Alceu de Amoroso Lima, em seu livro de 1941, sobre Machado de Assis, traça um paralelo, entre Machado e Euclides, como representantes de aspectos decisivos da inteligência brasileira e da literatura do país. Para Alceu, a luta de Canudos teve em Euclides a “compreensão profunda de seu significado”, que ele condensou no terrível epílogo de “Os Sertões”, ao falar nos crimes da nacionalidade”, - foi daí que nos veio o verdadeiro Euclides da Cunha.
Sentindo a divergência trágica que iam tomando as diretrizes da ação social brasileira, Euclides da Cunha entrou deliberadamente na luta, inconsciente mesmo do papel que iria representar. Sua obra teve uma repercussão que o tempo só tem feito crescer.
Na dicotomia entre o litoral e o interior, acrescentou Alceu: “Euclides vinha mostrar, eloqüentemente, e com fatos, o erro do litoralismo político, que fora na monarquia o parlamentarismo, importando fórmulas e confundindo ficções com soluções - embora tendo conseguido organizar a estrutura social da nacionalidade e fixar a face mais original de sua literatura até então - e agora na República o caudilhismo militarista, corrompendo as forças armadas pelo veneno politicamente. Literariamente, vinha revelar o erro do esquecimento em que jazia a massa dos homens brasileiros e dar aos vindouros um exemplo incomparável de originalidade, ao tomar em suas mãos a matéria bárbara americana, e procurar a obra suprema de um artista.”
Há cem anos, Euclides relia seu manuscrito, esperava que um editor se dispusesse a lançá-lo. Publicado o livro, ingressaria também no Instituto Histórico e, apresentado por Oliveira Lima ao Barão do Rio Branco, passaria a trabalhar sob a égide o Ministério das Relações Exteriores, que lhe deu a incumbência e, na qualidade de membro da Comissão Mista Brasileiro-peruana, fazer um reconhecimento do Alto-Purus. Elaborou e retificou inúmeras obras de cartografia, num trabalho paciente de investigador incansável.

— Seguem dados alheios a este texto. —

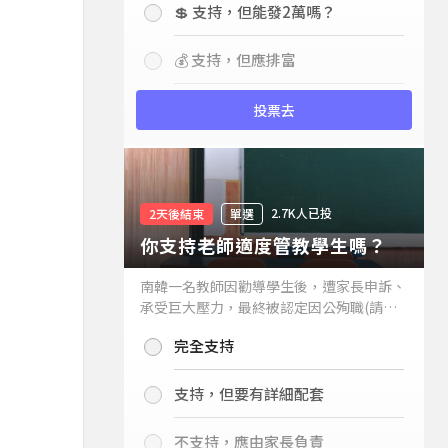
💲 支持，但能發2萬嗎？
💰 支持，但應排富
投票去
2.7K人已投
2天後結束
單選
你支持老師適度管教學生嗎？
南韓一名教師因勸導學生後，遭家長申訴、
承受巨大壓力，最終被認定因公殉職(請見
下列新聞)，引發外界關注教師教權。請問
完全支持
你支持老師適度管教學生嗎？
支持，但要有詳細配套
不支持，應由家長負責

As comemorações dos Cem anos de “Os Sertões” começarão neste 2001, já que o escritor terminou o livro em 1901, e terminarão em 2002, lembrando o lançamento de sua grande análise do Brasil em 1902. A Biblioteca popular da Ilha do Governador, que se chama Biblioteca Euclides da Cunha e é subordinada à prefeitura do Rio de Janeiro, promoverá, de agora até o ano que vem, um ciclo de conferências em homenagem a seu patrono.